Tutorials

3 Methods for Exporting CSV Files from BigQuery | Census

Michel Zurkirchen
Michel Zurkirchen September 22, 2021

Michel Zurkirchen is an Amsterdam-based digital analyst and a regular contributor to the Census blog. After starting his career in digital marketing, Michel started learning Python and has been an enthusiastic learner and practitioner of data analytics ever since. Amsterdam, North Holland, Netherlands

What you'll learn in this article: How to export a CSV from BigQuery using the three following methods:

  • BigQuery console export
  • bq command-line tool
  • Client library

You probably already know Google BigQuery is an amazing data warehouse. You can set it up to automatically import data from a wide range of systems, use it as a source for a great number of dashboarding tools, and so much more that I could use the rest of the article detailing its use cases (that’s not what we’re going to do though, I promise).

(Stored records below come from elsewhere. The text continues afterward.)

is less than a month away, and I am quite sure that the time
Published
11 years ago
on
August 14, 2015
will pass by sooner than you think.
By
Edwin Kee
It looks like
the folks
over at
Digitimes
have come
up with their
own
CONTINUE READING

Despite all of its capabilities, you can still find yourself in a situation where BigQuery just doesn't suit your needs for the task at hand and you want an old-fashioned CSV file. Maybe you're passing on data to someone who doesn't (and shouldn't) have access to BigQuery, perhaps you need that data to build something amazing in a tool that doesn't play well with BigQuery, or maybe you just want to know how to accomplish this for the sake of knowing it.

Whatever your motivation is, I've got you covered. Without further ado, here are three ways to export your Google BigQuery data to a CSV file for use in your destination apps.

Method #1: BigQuery console export

By far the easiest way of exporting your data to a CSV file is to use the web UI, also known as the console, which you can find here. This is a great option if you just need an easy way to export your data one time. To start, make sure you’re in the correct project, which you can confirm at the top of the screen, just left of the search bar. You can then complete the following steps:

  1. In the Explorer panel, expand the correct project and dataset. Select the table you want to export.
  2. On the far right, click on Export and then Export to GCS, which stands for Google Cloud Storage.
  3. In the menu that opens, choose the GCS bucket that you want to export the data to and the filename, for example, yourbucket/yourfolder/yourdata.csv. You can use the browse option to find the right bucket, or create a new one first if necessary. Optionally, you can choose a format other than CSV, as well as GZIP compressing the file to reduce its size.
  4. Go to GCS and navigate through the bucket to the location where you saved your CSV file. To the right of the filename is a download icon.

And voilà! You now should have a CSV with the data you care about for your use case (whatever it is).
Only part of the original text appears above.